LAKEVILLE, Minn. -- On Oct. 19, U.S. Food and Drug Administration (FDA) Commissioner Scott Gottlieb was interviewed on CNBC about underage youth access to and use of electronic cigarettes. In the interview, Gottlieb said the number of underage youth using cartridge-type electronic cigarettes is increasing and that “we are going to take steps to reduce access to these products by minors and take steps to reduce their appeal.”
He also said the agency will seek restrictions on where flavored cartridge-type e-cigarette products can be sold. In addition, Gottlieb said that in November, the FDA will release updated statistics on the use of electronic cigarettes by minors.
In the interview, Gottlieb went on say the following about possible restrictions on where cartridge-type flavored e-cigarettes could be sold: “I think we are looking at what can be sold in brick-and-mortar stores and whether or not the flavors should be sold in regular stores … truckstops or gas stations, or whether if there are flavored products in the market, they should be confined to adult-only vaping shops, which generally do a better job of checking ID. A lot of the sales that we’ve seen going to minors are actually happening in the brick-and-mortar stores, the convenience stores.”

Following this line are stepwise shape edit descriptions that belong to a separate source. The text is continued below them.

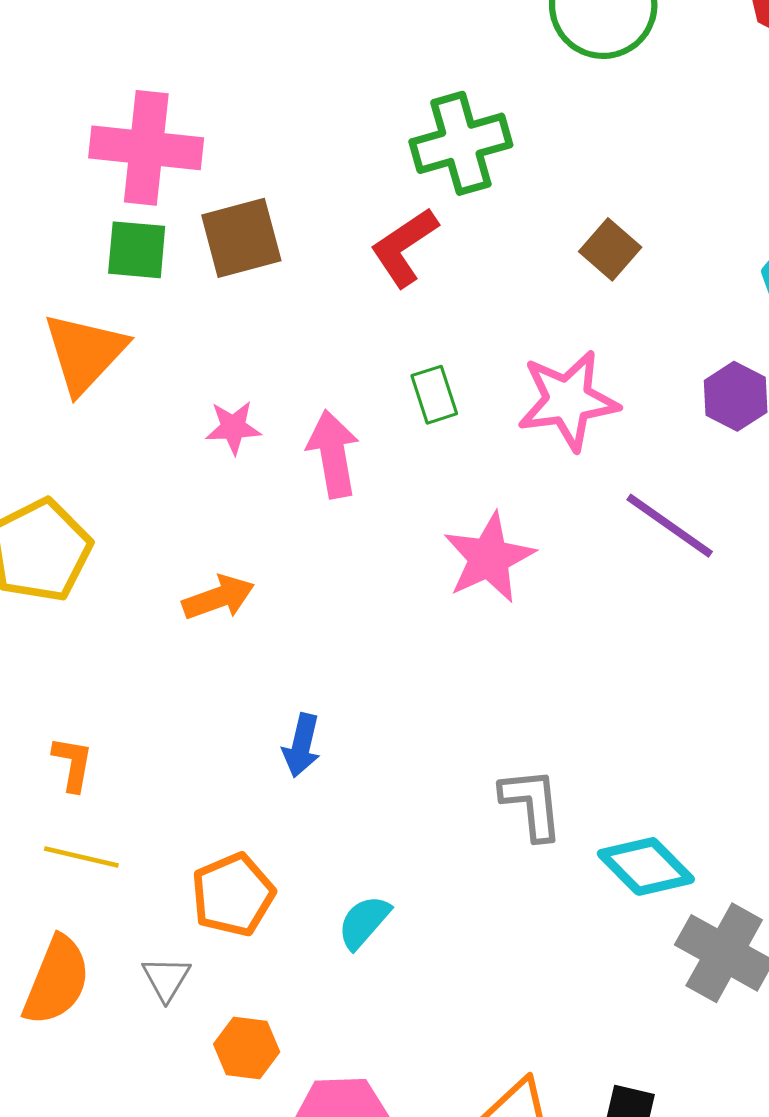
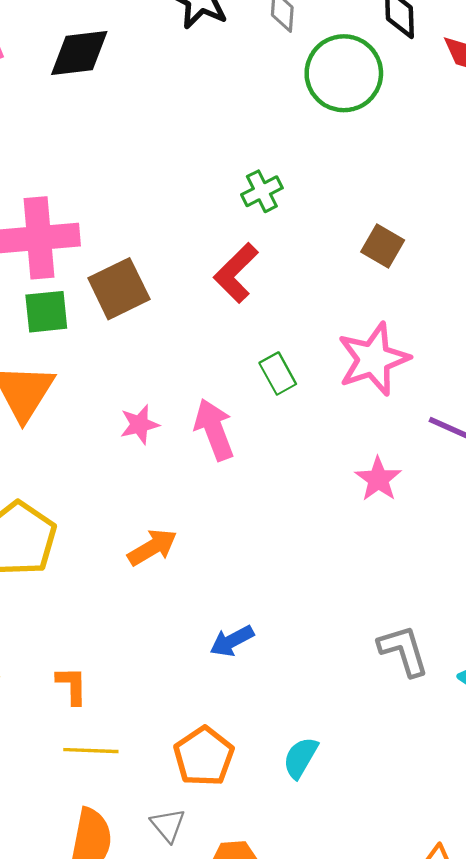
green cross: (461, 143) -> (262, 191), size x0.6
pink star: (489, 558) -> (378, 479), moved, size x0.7
blue arrow: (302, 745) -> (232, 641), turned 60

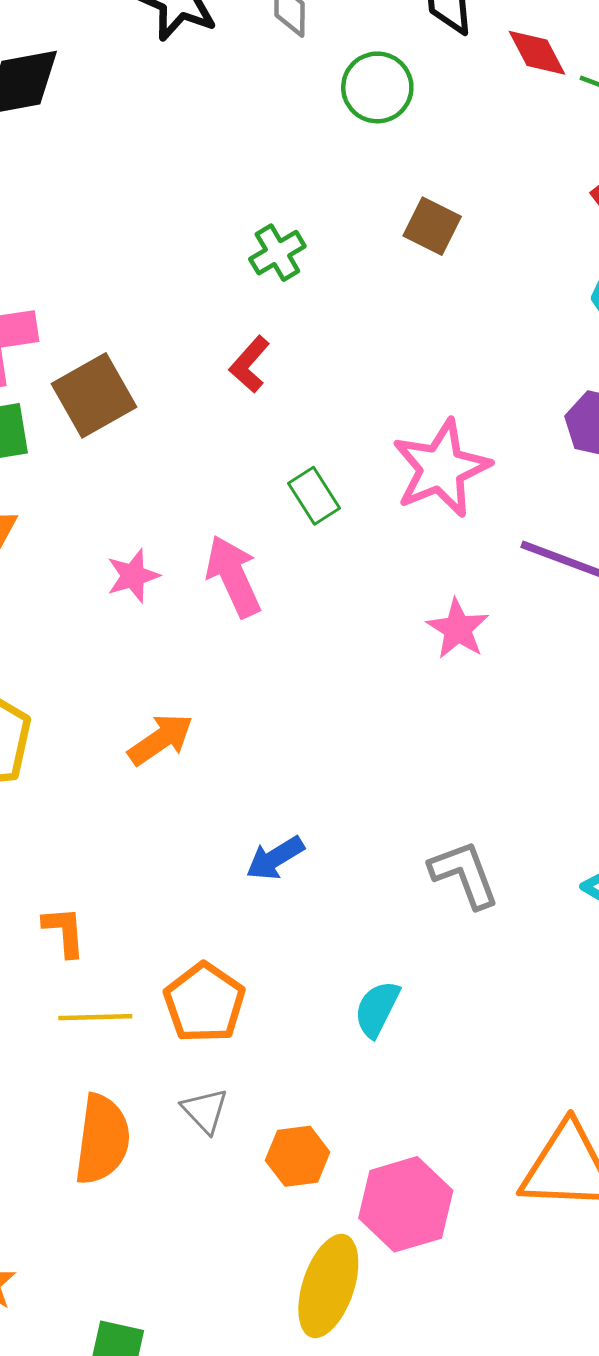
green circle: (344, 73) -> (377, 87), size x0.7
brown square: (383, 246) -> (432, 226), moved
red L-shape: (236, 273) -> (250, 364), size x0.7
gray L-shape: (403, 651) -> (464, 874), moved
orange pentagon: (204, 756) -> (204, 1003), moved

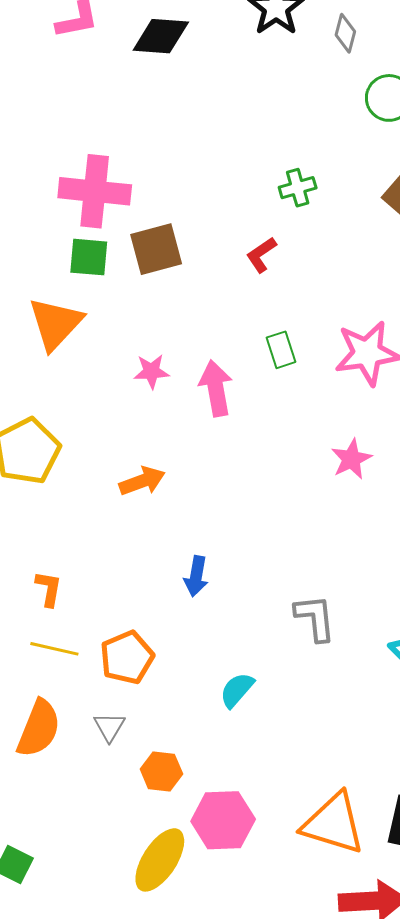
blue arrow: (275, 858) -> (196, 576), turned -63

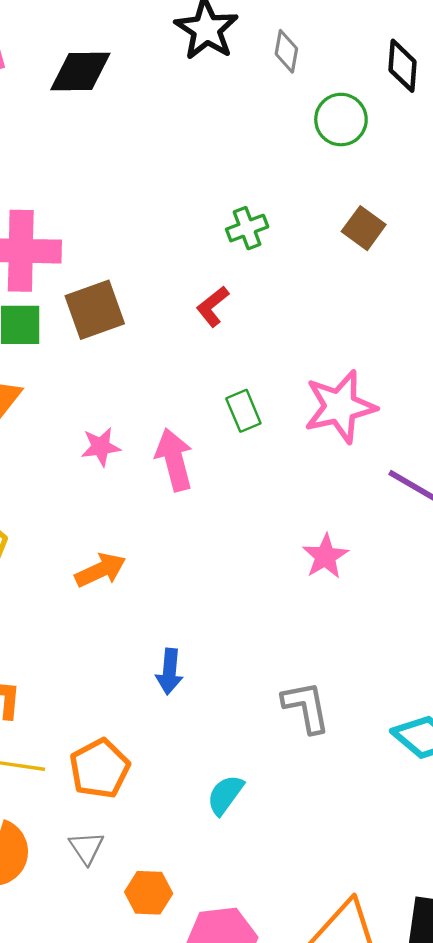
pink star: (351, 459) -> (325, 556), moved

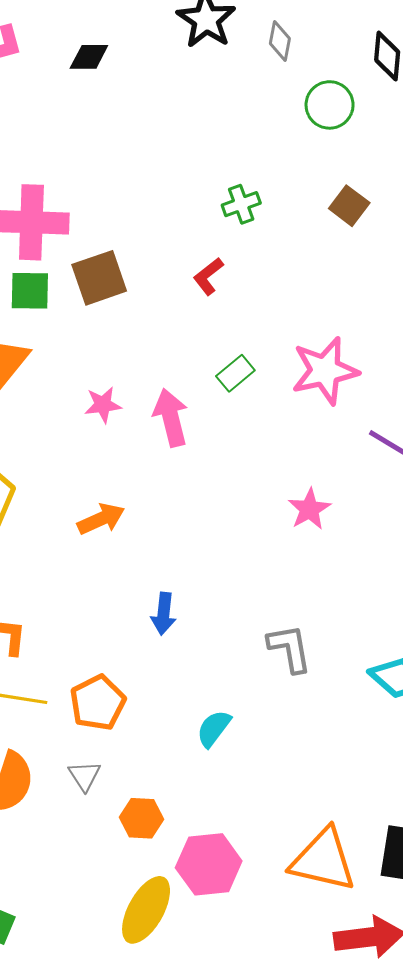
black diamond: (80, 71) -> (89, 57), size x0.7
green rectangle: (243, 411) -> (235, 373), turned 72

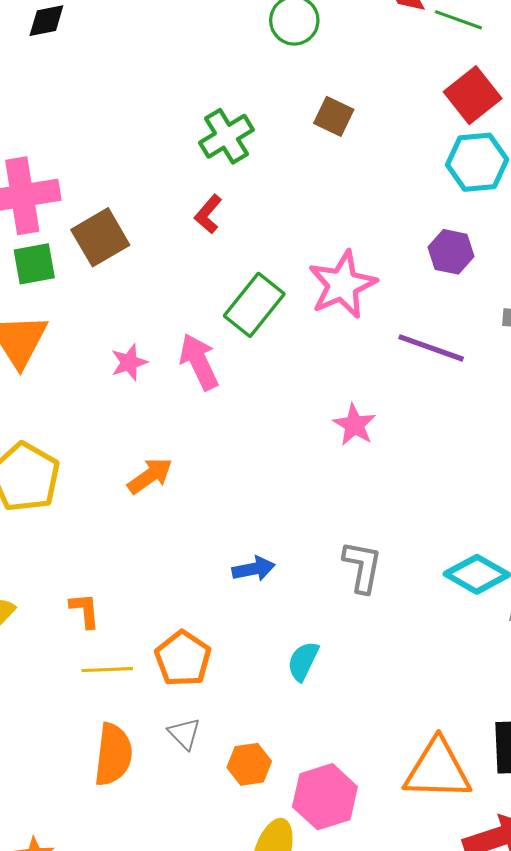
green cross: (241, 204) -> (226, 136), size x1.4
green rectangle: (235, 373) -> (254, 305), size x1.6
blue arrow: (164, 614) -> (254, 569), moved, turned -96
gray L-shape: (290, 648) -> (362, 567), turned 32

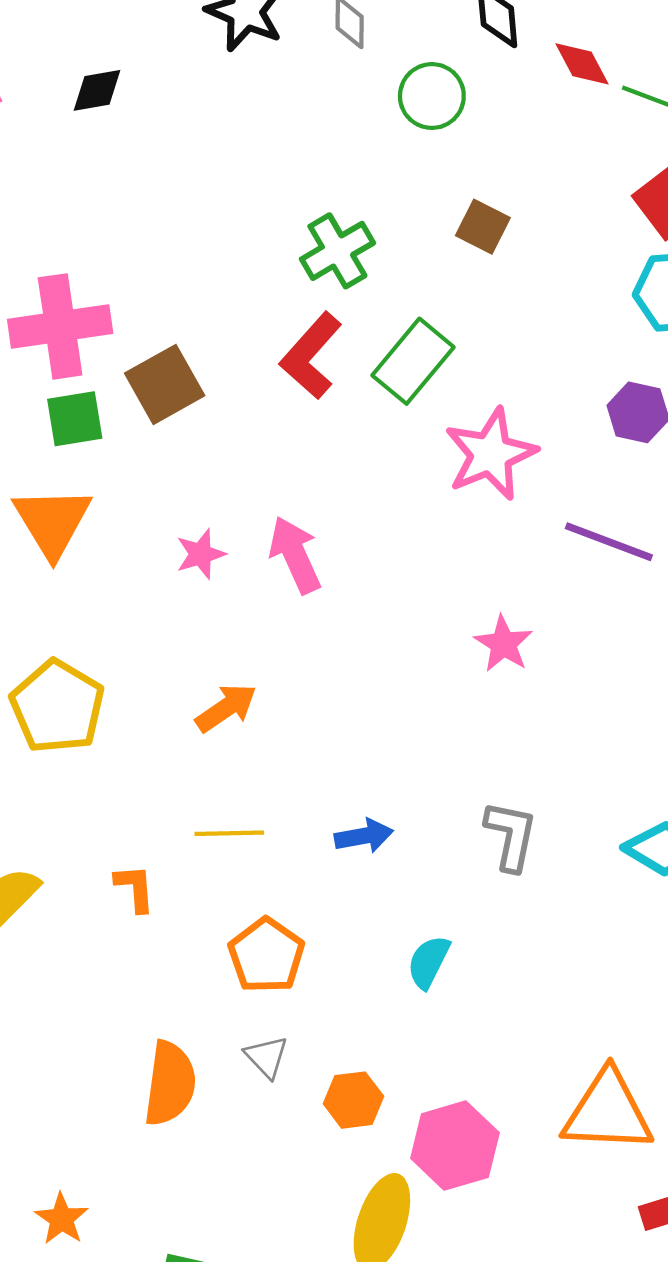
red L-shape: (208, 214) -> (311, 356), size x1.6
green rectangle: (254, 305) -> (413, 361), moved
yellow line: (107, 670) -> (229, 833), moved

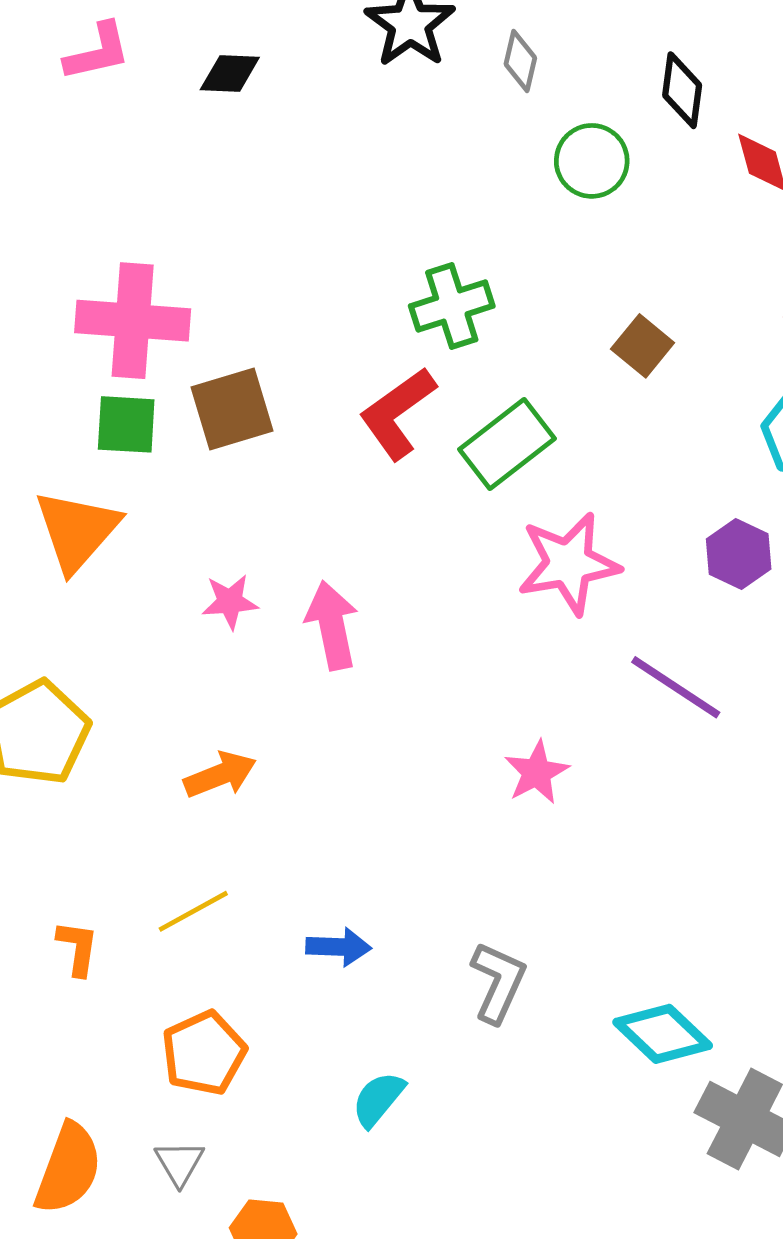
brown square: (483, 227) -> (643, 346), moved
yellow line: (229, 833) -> (193, 911), turned -40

This statement by Gottlieb refers to a nationwide retail and onlinecompliance check campaign conducted by the FDA from June through August 2018. When the FDA announced the results of this three-month compliance check campaign in September, the agency indicated that approximately 1,300 retailers were issued warning letters or fines for allegedly selling e-cigarette products to minors illegally during this nationwide compliance check campaign.

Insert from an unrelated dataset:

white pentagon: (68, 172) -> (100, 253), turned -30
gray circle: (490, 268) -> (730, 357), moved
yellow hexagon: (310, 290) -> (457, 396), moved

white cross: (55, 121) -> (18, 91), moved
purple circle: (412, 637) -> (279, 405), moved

NATO is analyzing the FDA’s retail-compliance check data for the months of June through August 2018 as contained on the FDA website to determine the overall compliance passing rate during the three-month period this past summer and the kind and number of retail stores that passed the compliance checks vs. the kind and number that did not. Also, NATO will be in communication with Gottlieb to provide information on how NATO retail members, including convenience stores, tobacco stores, gasoline service stations and grocery stores, responsibly sell tobacco products to adults. The vast majority of retailers follow the law and prevent the sale of tobacco products to underage individuals, which means that retailers are part of the solution to youth access to tobacco products.